## Input
————————

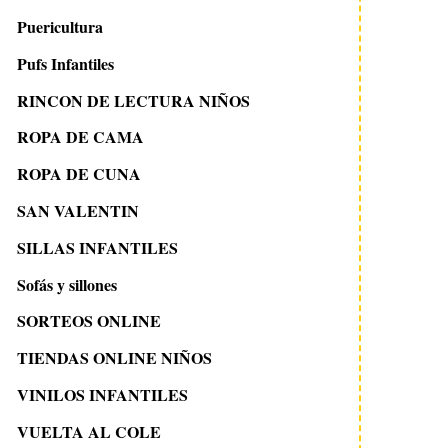
Puericultura
Pufs Infantiles
RINCON DE LECTURA NIÑOS
ROPA DE CAMA
ROPA DE CUNA
SAN VALENTIN
SILLAS INFANTILES
Sofás y sillones
SORTEOS ONLINE
TIENDAS ONLINE NIÑOS
VINILOS INFANTILES
VUELTA AL COLE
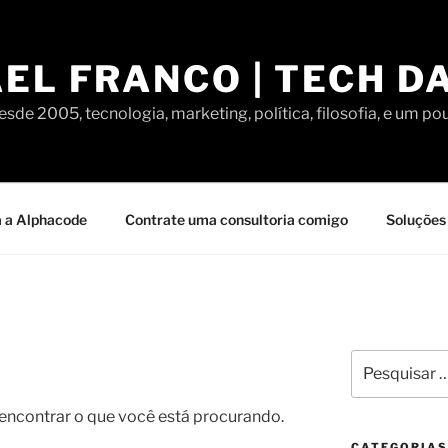
EL FRANCO | TECH D
sde 2005, tecnologia, marketing, política, filosofia, e um po
 a Alphacode
Contrate uma consultoria comigo
Soluções 
Pesquisar
por:
contrar o que você está procurando.
CATEGORIAS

————————

## Task brief
Each line of the entries where the string "ONLINE" occurs should be shown.

## Exercise result
SORTEOS ONLINE
TIENDAS ONLINE NIÑOS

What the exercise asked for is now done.